2. The method according to claim 1, characterized in that, After extracting disease entities, S100 performs disease name normalization and ICD-11 encoding mapping, and registers the encoding field of the disease entities in the entity candidate set.
3. The method according to claim 1, characterized in that, The name similarity is composed of exact match score, character set Jaccard similarity score, and edit distance similarity score.

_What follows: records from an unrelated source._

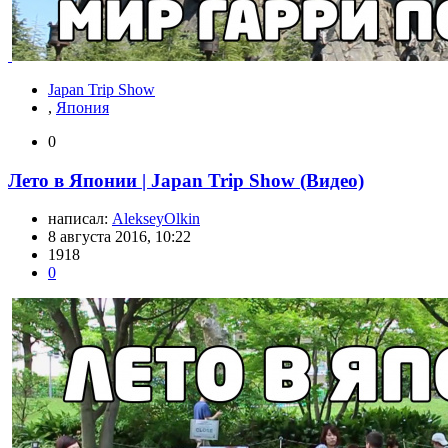
Japan Trip Show
,
Япония
0
Лето в Японии | Japan Trip Show (Видео)
написал:
AlekseyOlkin
8 августа 2016, 10:22
1918
0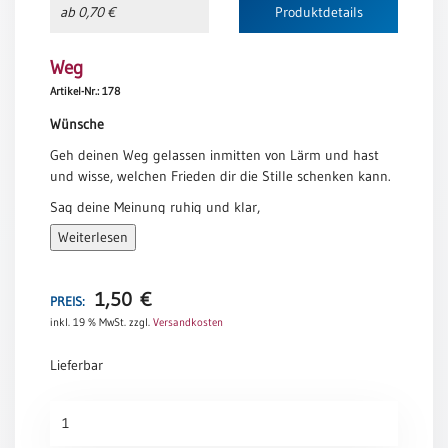
ab 0,70 €
Produktdetails
Neutral
Weg
Urkunden
Artikel-Nr.: 178
Sortimente
Wünsche
Neuerscheinungen
Geh deinen Weg gelassen inmitten von Lärm und hast
und wisse, welchen Frieden dir die Stille schenken kann.
Themen
Sag deine Meinung ruhig und klar,
&
aber höre auch den anderen zu.
Weiterlesen
Anlässe
Lass dich nicht verbittern und sei freundlich zu dir selbst.
Du bist ein Kind der Schöpfung und hast ein Recht zu
Taufe
1,50
€
leben.
PREIS:
/
inkl. 19 % MwSt.
zzgl.
Versandkosten
Patenamt
Mit all ihren Täuschungen, Strapazen und zerbrochenen
Träumen –
Konfirmation
Lieferbar
die Welt ist immer noch schön.
/
Konfirmationsjubiläum
Sei guter Dinge. Versuche, glücklich zu sein.
Weg
Trauung
Menge
Max Ehrmann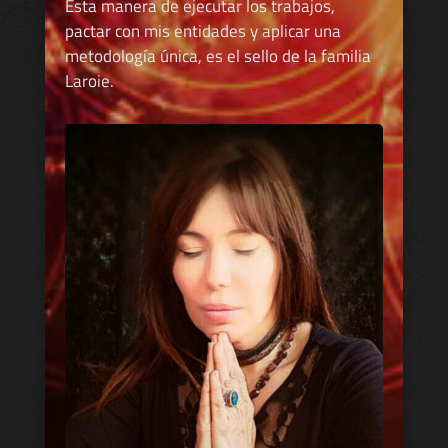
Esta manera de ejecutar los trabajos,
pactar con mis entidades y aplicar una
metodología única, es el sello de la familia
Laroie.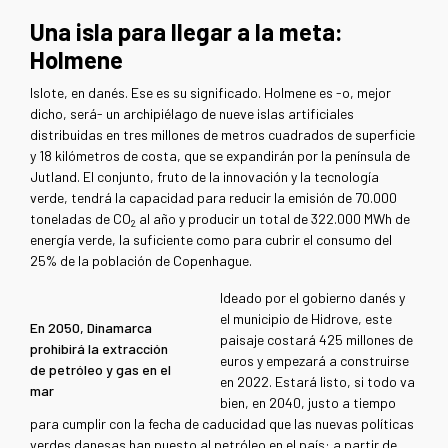
Una isla para llegar a la meta:
Holmene
Islote, en danés. Ese es su significado. Holmene es -o, mejor
dicho, será- un archipiélago de nueve islas artificiales
distribuidas en tres millones de metros cuadrados de superficie
y 18 kilómetros de costa, que se expandirán por la península de
Jutland. El conjunto, fruto de la innovación y la tecnología
verde, tendrá la capacidad para reducir la emisión de 70.000
toneladas de CO
al año y producir un total de 322.000 MWh de
2
energía verde, la suficiente como para cubrir el consumo del
25% de la población de Copenhague.
Ideado por el gobierno danés y
el municipio de Hidrove, este
En 2050, Dinamarca
paisaje costará 425 millones de
prohibirá la extracción
euros y empezará a construirse
de petróleo y gas en el
en 2022. Estará listo, si todo va
mar
bien, en 2040, justo a tiempo
para cumplir con la fecha de caducidad que las nuevas políticas
verdes danesas han puesto al petróleo en el país: a partir de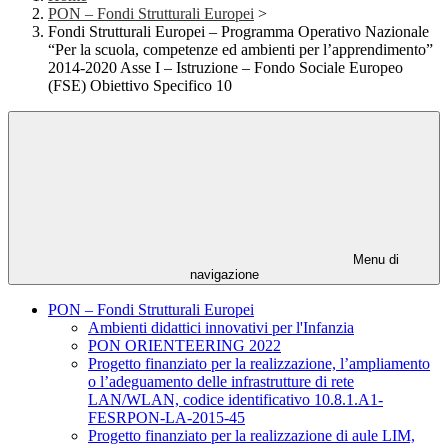
PON – Fondi Strutturali Europei
>
Fondi Strutturali Europei – Programma Operativo Nazionale
“Per la scuola, competenze ed ambienti per l’apprendimento”
2014-2020 Asse I – Istruzione – Fondo Sociale Europeo
(FSE) Obiettivo Specifico 10
Menu di
navigazione
PON – Fondi Strutturali Europei
Ambienti didattici innovativi per l'Infanzia
PON ORIENTEERING 2022
Progetto finanziato per la realizzazione, l’ampliamento
o l’adeguamento delle infrastrutture di rete
LAN/WLAN, codice identificativo 10.8.1.A1-
FESRPON-LA-2015-45
Progetto finanziato per la realizzazione di aule LIM,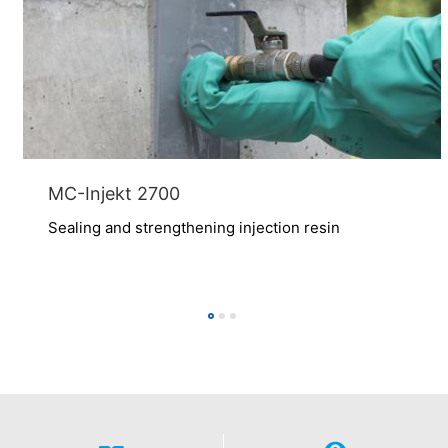
có thể tìm thấy trong tuyên bố bảo vệ dữ liệu của
YouTube tại
https://www.google.de/intl/de/policies/privacy.
Hủy bỏ việc đồng ý xử lý dữ liệu của bạn
Một số hoạt động xử lý dữ liệu chỉ có thể thực hiện
được với sự đồng ý rõ ràng của bạn. Bạn có thể thu hồi
sự đồng ý của mình bất cứ lúc nào với hiệu lực trong
tương lai. Một email không chính thức thực hiện yêu cầu
này là đủ. Dữ liệu được xử lý trước khi chúng tôi nhận
MC-Injekt 2700
được yêu cầu của bạn vẫn có thể được xử lý hợp pháp.
Sealing and strengthening injection resin
Quyền khiếu nại với cơ quan quản lý
Nếu có vi phạm pháp luật về bảo vệ dữ liệu, người bị
ảnh hưởng có thể nộp đơn khiếu nại lên cơ quan quản lý
có thẩm quyền. Cơ quan quản lý có thẩm quyền đối với
các vấn đề liên quan đến pháp luật về bảo vệ dữ liệu là:
Landesbeauftragte für Datenschutz und
Informationsfreiheit NRW, Düss
Quyền di chuyển dữ liệu
Bạn có quyền có dữ liệu mà chúng tôi xử lý dựa trên sự
đồng ý của bạn hoặc trong việc thực hiện hợp đồng tự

4. The method according to claim 1, characterized in that, In S200, the attribute similarity is obtained by calling the attribute parser according to the entity type field, performing key alignment and value normalization on the parsed attribute key value field, calculating the similarity score of the molecular formula field, the similarity score of the registration number field, and the similarity score of the meridian field under the constraint of the attribute key whitelist, and aggregating them according to the preset weight. The semantic vector similarity is obtained by calling a biomedical pre-trained language model to generate semantic vectors for the standardized name field, the standardized alias set field, and the evidence fragment field, and then calculating the cosine similarity score of the semantic vectors at both ends.
5. The method according to claim 1, characterized in that, In S200, the entity alignment mapping table records the following fields: left entity identifier field, right entity identifier field, alignment subfield, name similarity field, attribute similarity field, semantic vector similarity field, left source library identifier field, right source library identifier field, collection batch number, fusion network model version identifier, and alignment time field. If multiple records pass the same left entity identifier field, they are sorted in descending order by the alignment subfield and a one-to-one mapping binding is performed in combination with the entity type field constraint.
6. The method according to claim 1, characterized in that, In S300, the set of relationship types includes syndrome-disease correspondence relationship types, disease-treatment relationship types, prescription composition relationship types, medicinal material content relationship types, component-targeting relationship types, and target pathway relationship types.
7. The method according to claim 1, characterized in that, In S400, literature support is obtained by normalizing the frequency of occurrence of relation triples in the literature database; clinical support is obtained by normalizing the co-occurrence frequency of relation triples in structured case records. Semantic relevance is obtained by the cosine similarity of the entity embedding vectors at both ends of the relation triple.
8. The method according to claim 1, characterized in that, In S500, the heterogeneous edge set includes an edge identifier field, a header unified entity identifier field, a relation type field, a tail unified entity identifier field, a relation strength field, a confidence field, an evidence field, a collection batch number field, and a version identifier field.
9. The method according to claim 1, characterized in that, The graph database is a graph database that supports attribute graph models. After completing the registration of the knowledge graph database, it outputs query interface parameters such as entity retrieval parameters, shortest path parameters, neighborhood traversal parameters, similarity retrieval parameters, and link prediction parameters.